1-3Q24 net profit to mother +4.1% YoY, in line with our expectations
The company announced 1-3Q24 results: 1-3Q24's revenue was +9.5% YoY to 4.36 billion yuan, net profit to mother +4.1% YoY to 1.35 billion yuan; of these, 3Q24 revenue was +20.2% YoY to 1.26 billion yuan, and net profit to mother was +9.1% YoY to 0.36 billion yuan. The performance is in line with our expectations. We believe that steady growth has benefited from the reform of the management mechanism and the implementation of the bidding and contracting mechanism this year, and the revenue of the main land contracting business increased year-on-year.
Development trends
Advance payment carry-over is progressing smoothly, and the main arable land contract business is growing steadily. 1) Main land contract business: The rent for the company's main land contract business is pre-collected in advance and carried over quarterly. 3Q24 contract debt (mainly pre-sale land rent) decreased by 1.22 billion yuan month-on-month, and the decrease amount was +3.9% year-on-year. We believe that on the one hand, the company's land contract rent increased year-on-year. On the other hand, it reflects the smooth carry-over of the company's 3Q24 pre-collected land rent. It is expected that the main business revenue will continue to grow throughout the year. 2) Sales of agricultural materials: The company's agricultural business is centralized procurement and unified supply. 3Q24 inventory (mainly agricultural materials) fell 0.99 billion yuan from the 1Q24 high, and the decrease was -13.9% year-on-year. We believe that on the one hand, agricultural prices in the industry have declined, and on the other hand, it reflects a decline in the scale of the company's agricultural sales. However, considering that the company's agricultural sales are mainly used to benefit contracted farmers and have a cost bonus, we judge that the decline in agricultural sales will not change the company's overall steady expectations.

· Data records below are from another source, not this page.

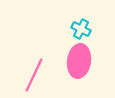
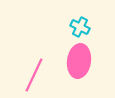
cyan cross: moved 1 px left, 2 px up
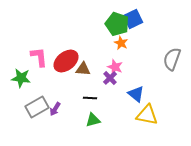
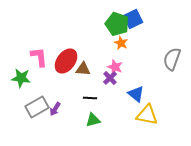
red ellipse: rotated 15 degrees counterclockwise
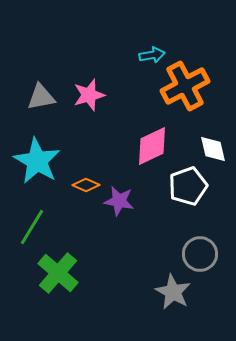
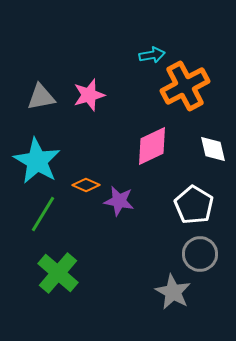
white pentagon: moved 6 px right, 19 px down; rotated 21 degrees counterclockwise
green line: moved 11 px right, 13 px up
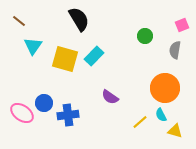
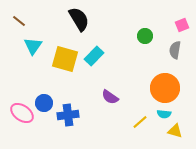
cyan semicircle: moved 3 px right, 1 px up; rotated 56 degrees counterclockwise
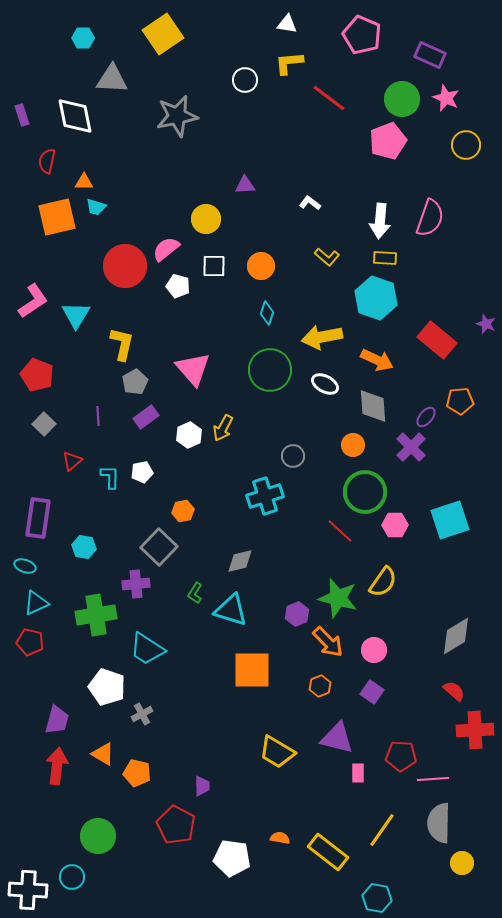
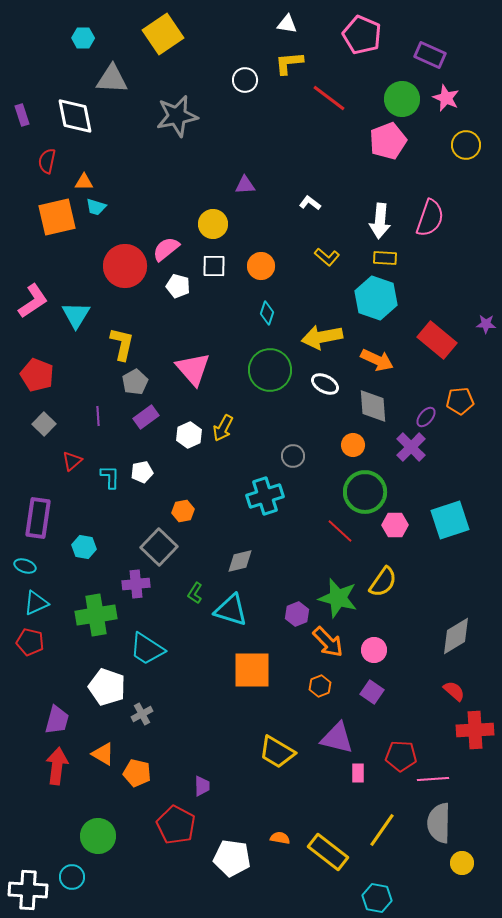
yellow circle at (206, 219): moved 7 px right, 5 px down
purple star at (486, 324): rotated 18 degrees counterclockwise
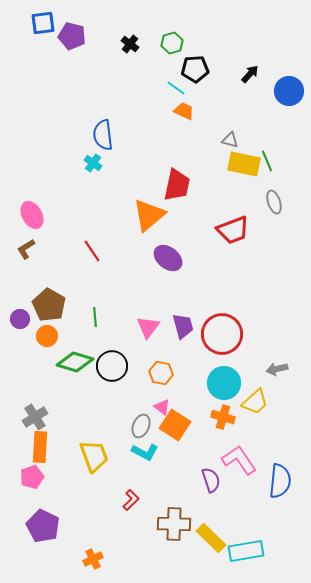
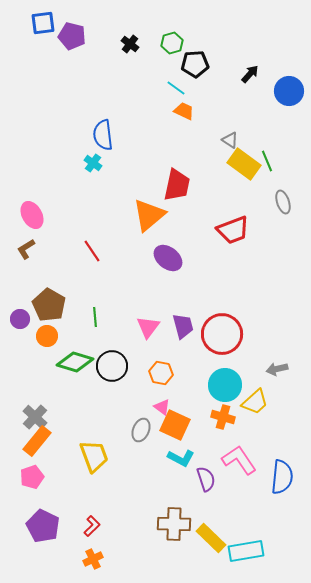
black pentagon at (195, 69): moved 5 px up
gray triangle at (230, 140): rotated 18 degrees clockwise
yellow rectangle at (244, 164): rotated 24 degrees clockwise
gray ellipse at (274, 202): moved 9 px right
cyan circle at (224, 383): moved 1 px right, 2 px down
gray cross at (35, 417): rotated 15 degrees counterclockwise
orange square at (175, 425): rotated 8 degrees counterclockwise
gray ellipse at (141, 426): moved 4 px down
orange rectangle at (40, 447): moved 3 px left, 6 px up; rotated 36 degrees clockwise
cyan L-shape at (145, 452): moved 36 px right, 6 px down
purple semicircle at (211, 480): moved 5 px left, 1 px up
blue semicircle at (280, 481): moved 2 px right, 4 px up
red L-shape at (131, 500): moved 39 px left, 26 px down
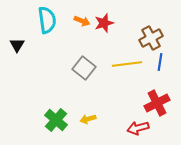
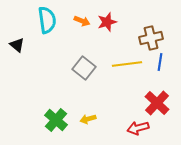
red star: moved 3 px right, 1 px up
brown cross: rotated 15 degrees clockwise
black triangle: rotated 21 degrees counterclockwise
red cross: rotated 20 degrees counterclockwise
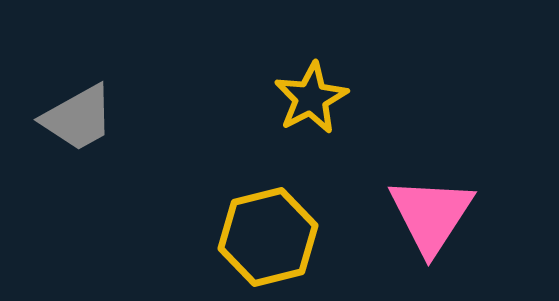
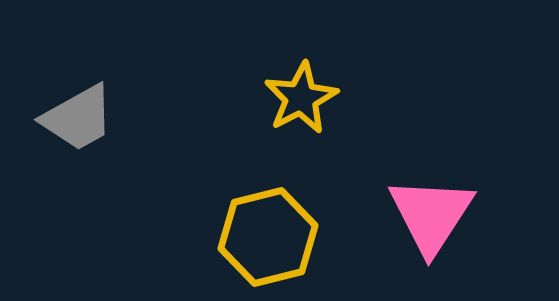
yellow star: moved 10 px left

The share of low-margin businesses increased, compounded by a decrease in interest income, but profitability remained high. 1) Gross profit margin:
1-3Q24 gross margin was -1.2ppt to 38.0% year over year. We think it may be affected by the increase in the share of low-profit businesses such as agricultural products. 2) Expense ratio: The 1-3Q24 sales/management (including R&D) /finance expense ratio was +0.2/-0.7/+1.4ppt to 0.8%/-2.4%, respectively. We believe that the increase in sales expenses ratio may be due to the expansion of agricultural product business scale, and the increase in financial expense ratio is due to the decline in interest rates for deposit products this year. 3) Under the combined influence, the company's 1-3Q24 net interest rate was -1.6ppt to 30.9% year-on-year, and profitability remained high.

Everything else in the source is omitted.